Kommons Launches Quora-Like Platform To Question Public Figures


Leveraging on the success of Quora, niche Q&A sites are popping up everywhere. There’s a Quora for the enterprise, and even a Quora for the legal community. Even Facebook is throwing its hat in the ring with Facebook Questions. Today Kommons is launching as a Q&A site focused on eliciting answers from public figures on Twitter.

The platform sits entirely on top of Twitter, so any question your present or follow on the site is Tweeted out (you sign in with your Twitter credentials). The idea of Kommons is to leverage Twitter to form a crowd around a question to a public figure and use that to pressure public figures to answer.

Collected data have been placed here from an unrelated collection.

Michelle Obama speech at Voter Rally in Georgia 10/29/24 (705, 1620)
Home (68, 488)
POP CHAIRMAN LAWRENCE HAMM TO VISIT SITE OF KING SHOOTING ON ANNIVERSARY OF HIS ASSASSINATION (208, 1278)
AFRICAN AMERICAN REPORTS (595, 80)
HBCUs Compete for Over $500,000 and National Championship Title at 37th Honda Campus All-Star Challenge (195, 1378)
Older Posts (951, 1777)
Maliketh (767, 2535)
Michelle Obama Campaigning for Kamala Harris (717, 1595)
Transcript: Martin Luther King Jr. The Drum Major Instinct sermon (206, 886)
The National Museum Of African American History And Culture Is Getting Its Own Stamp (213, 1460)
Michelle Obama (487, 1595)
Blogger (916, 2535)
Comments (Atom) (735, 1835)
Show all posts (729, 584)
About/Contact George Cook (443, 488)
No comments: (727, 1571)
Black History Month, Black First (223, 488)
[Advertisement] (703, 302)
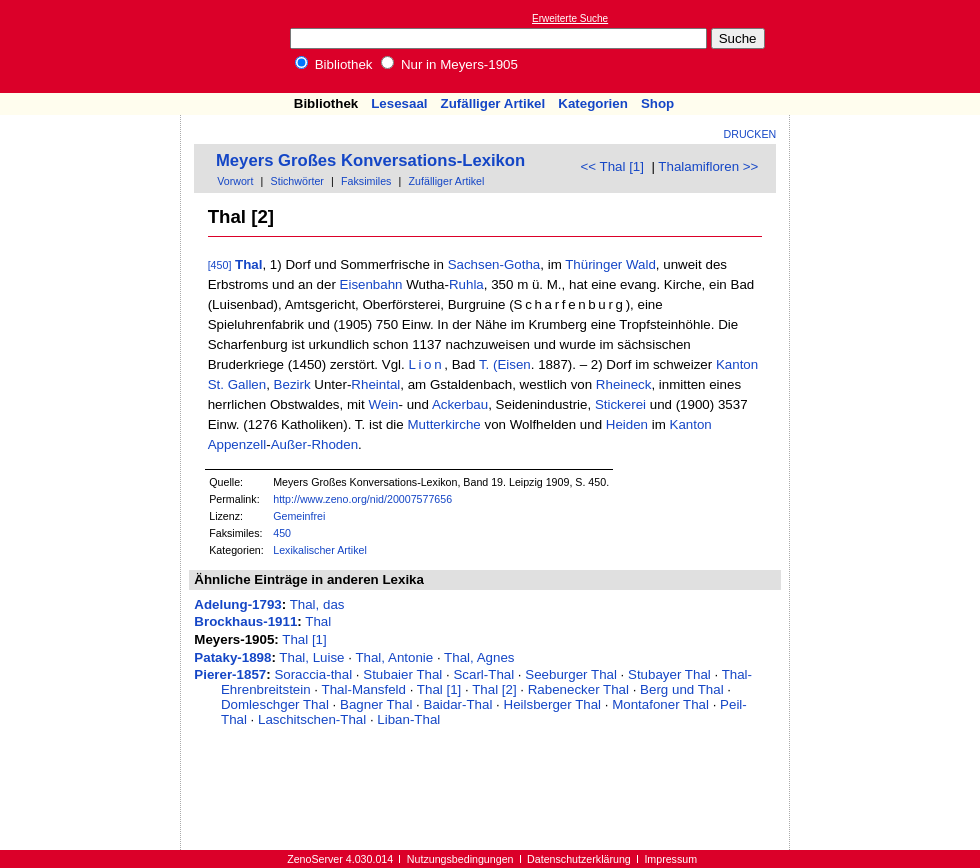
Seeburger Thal (571, 674)
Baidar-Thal (458, 704)
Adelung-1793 (237, 604)
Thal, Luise (311, 657)
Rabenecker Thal (578, 689)
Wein (383, 404)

You can see examples from Clay Shirky, Jay Rosen, and Jeff Jarvis.

One distinction founder Cody Brown makes between Kommons and Quora is that every question on Kommons has a distinct target (a public figure) and only that target can answer the question once it is asked. Brown says this contributes to different dynamics on the site. For example, Brown could use Quora to create an open question and get a good set of guesses on who was at Bin 38 for Angelgate but he’d use Kommons to put pressure on those angel investors who were apparently at the meeting to publicly state whether they were there.

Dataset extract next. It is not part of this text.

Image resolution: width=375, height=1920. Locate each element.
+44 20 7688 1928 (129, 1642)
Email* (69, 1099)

Kommons allows you to pose a question to anyone on Twitter and firmly stands by the assertion that nothing posted to the site can ever be deleted. To me, Kommons sounds almost like a way to bully public figures (through social media) to answer a question. I guess another more-benign way to describe the mechanism behind the site is that Kommons crowdsources questions and answers.

Brown says that he still hasn’t figured out the monetization angle yet. But the idea behind Kommons is compelling and it should be interesting to see if the startup can gain a following. Much of the startup’s traction will depend on whether public figures will actually respond to the questions posed by Kommons users.